We can find better correspondence between bootstrap and regression estimates if we use the quadratic model because it better fits the data:

In [None]:
# Bootstrap for quadratic regression
def bootstrap_quad_regression(X, y, n_bootstrap=1000, random_state=42):
    """Perform bootstrap for quadratic regression."""
    np.random.seed(random_state)
    n = len(X)
    coef_results = []
    
    for _ in range(n_bootstrap):
        idx = np.random.choice(n, size=n, replace=True)
        X_boot = X.iloc[idx]
        y_boot = y.iloc[idx]
        
        # Create quadratic features
        poly = PolynomialFeatures(degree=2, include_bias=True)
        X_boot_poly = poly.fit_transform(X_boot)
        
        model_boot = LinearRegression(fit_intercept=False)
        model_boot.fit(X_boot_poly, y_boot)
        
        coef_results.append(model_boot.coef_)
    
    return np.array(coef_results)

# Perform bootstrap for quadratic model
boot_quad_coefs = bootstrap_quad_regression(X_auto, y_auto)

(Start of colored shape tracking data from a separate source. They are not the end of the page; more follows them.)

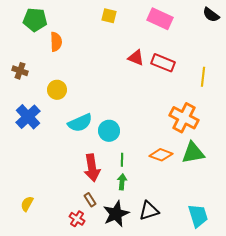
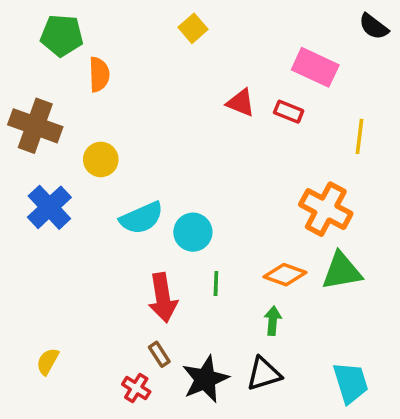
yellow square: (109, 16) -> (193, 28), turned 35
pink rectangle: (160, 19) -> (315, 67), moved
red rectangle: (163, 63) -> (289, 112), size x0.7
brown cross: (20, 71) -> (35, 126), size x1.8
green arrow: (122, 182) -> (273, 321), moved

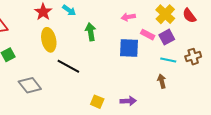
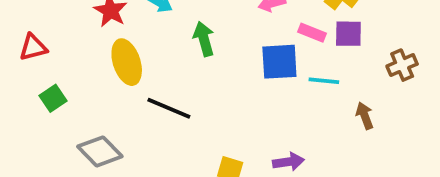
purple square: (167, 37) -> (348, 34), turned 35
cyan line: (168, 60) -> (324, 81), moved
brown arrow: (162, 81) -> (365, 116), moved

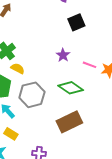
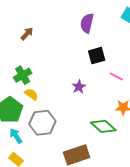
pink line: (90, 65) -> (116, 76), moved
green diamond: (71, 88) -> (103, 126), moved

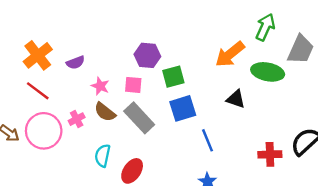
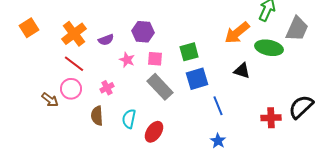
purple hexagon: (147, 55) -> (143, 32), moved
brown semicircle: (105, 112) -> (97, 116), moved, turned 48
pink circle: (44, 131) -> (71, 89), moved, size x0.7

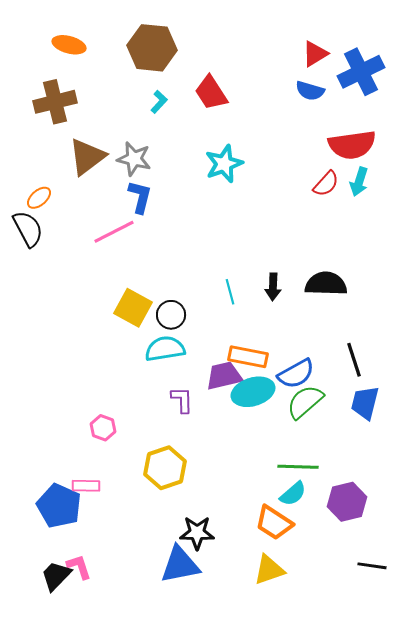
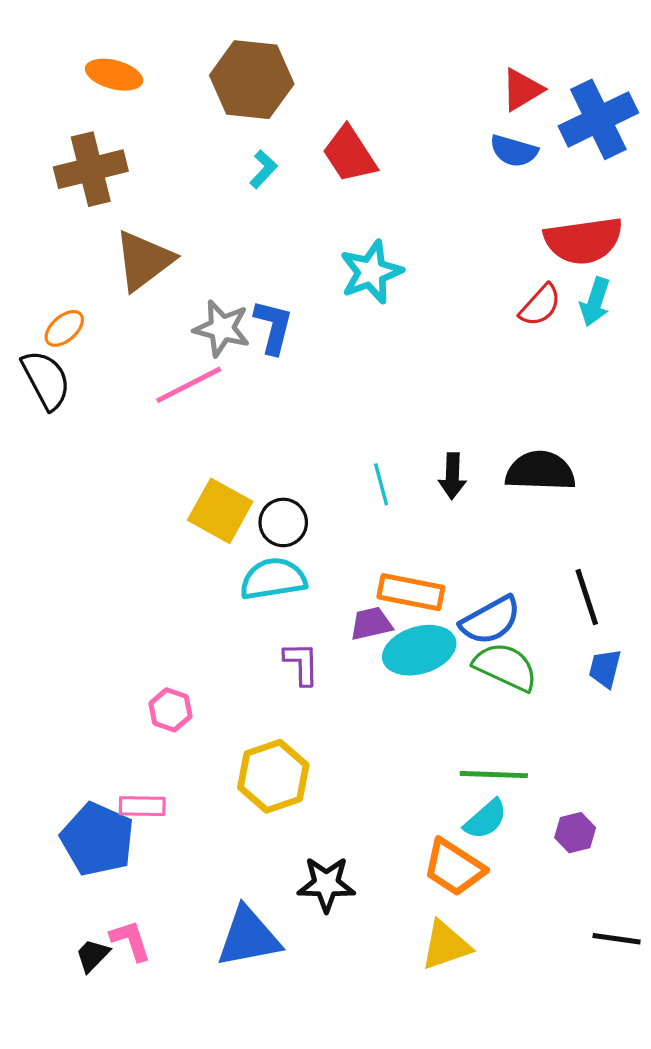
gray star: (134, 159) -> (222, 328), moved
blue L-shape: (140, 197) -> (273, 327), moved
purple trapezoid: (224, 376) -> (371, 624), size x0.7
green semicircle: (305, 402) -> (505, 667), turned 66
blue trapezoid: (365, 403) -> (605, 668), size x0.7
purple hexagon: (347, 502) -> (575, 833), size x0.6
blue triangle: (180, 565) -> (248, 937), moved
black trapezoid: (56, 576) -> (92, 955), size x0.7

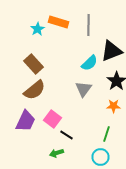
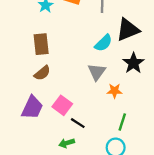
brown rectangle: (34, 64) -> (41, 44), turned 36
brown semicircle: (34, 90) -> (42, 73), size x0.7
orange star: (114, 106) -> (115, 91), moved

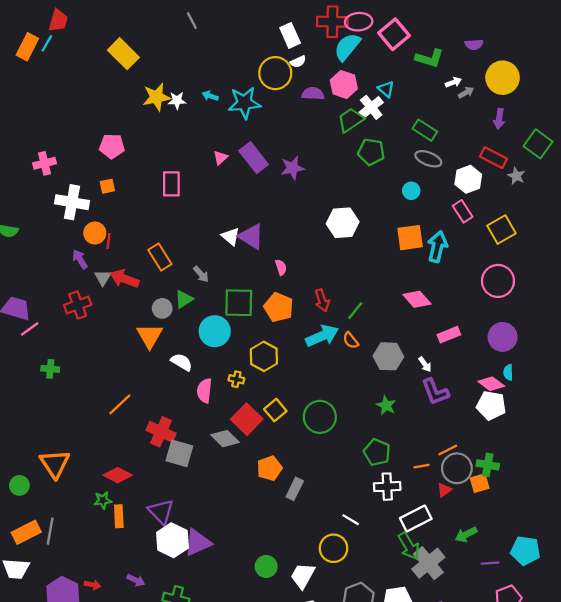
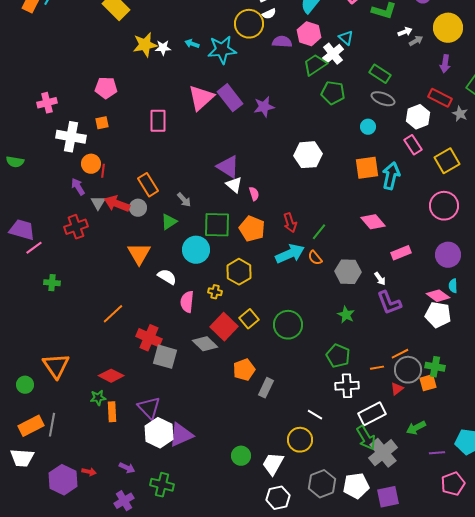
pink triangle: (220, 158) -> (201, 98), size x2.0
white triangle: (231, 236) -> (234, 185), moved
gray circle: (162, 308) -> (138, 208), moved

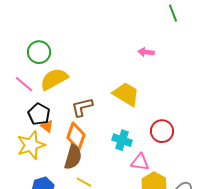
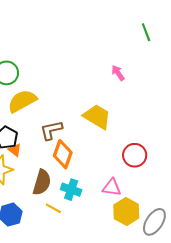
pink arrow: (146, 52) -> (118, 73), turned 49
orange diamond: (76, 136) -> (63, 154), moved
cyan cross: (122, 140) -> (71, 190), moved

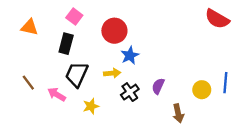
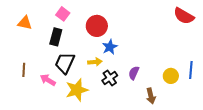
brown line: (28, 83) -> (24, 70), turned 40
yellow star: (91, 106) -> (77, 90), size x1.6

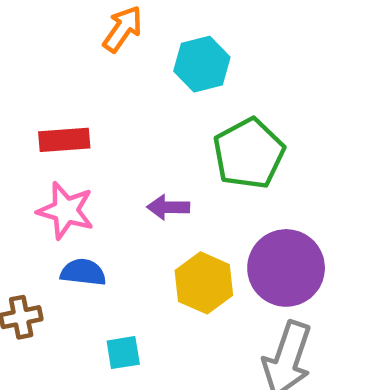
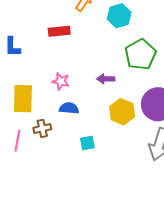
red rectangle: (64, 140) -> (59, 31), moved
pink star: (66, 211) -> (61, 81), size x0.7

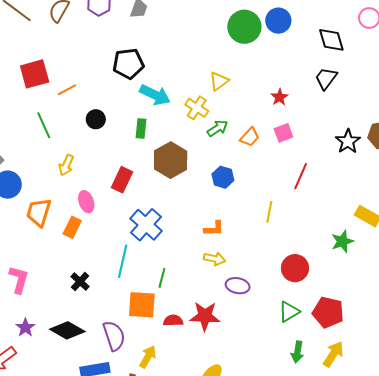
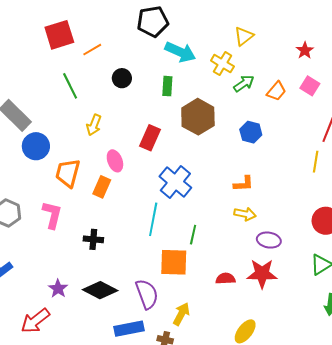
pink square: (283, 133) -> (310, 86), turned -36
yellow line: (269, 212) -> (316, 162), moved
pink L-shape: (19, 279) -> (52, 215), moved
black cross: (80, 282) -> (93, 239), moved, turned -36
red star: (205, 316) -> (262, 274), moved
red semicircle: (173, 320) -> (225, 279), moved

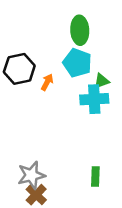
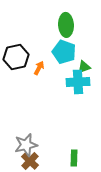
green rectangle: (95, 176) -> (74, 158), moved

print("Bootstrap estimates for quadratic model:")
print(f"Intercept - Mean: {np.mean(boot_quad_coefs[:, 0]):.4f}, SE: {np.std(boot_quad_coefs[:, 0]):.4f}")
print(f"Linear term - Mean: {np.mean(boot_quad_coefs[:, 1]):.4f}, SE: {np.std(boot_quad_coefs[:, 1]):.4f}")
print(f"Quadratic term - Mean: {np.mean(boot_quad_coefs[:, 2]):.4f}, SE: {np.std(boot_quad_coefs[:, 2]):.4f}")

## Summary

In this lab, we explored:
- **Validation Set Approach**: Simple but highly variable
- **LOOCV**: Less bias but computationally expensive
- **k-fold Cross-Validation**: Good balance of bias-variance tradeoff
- **Bootstrap**: Powerful tool for estimating standard errors and uncertainty

These resampling methods are fundamental tools in statistical learning for model assessment and selection.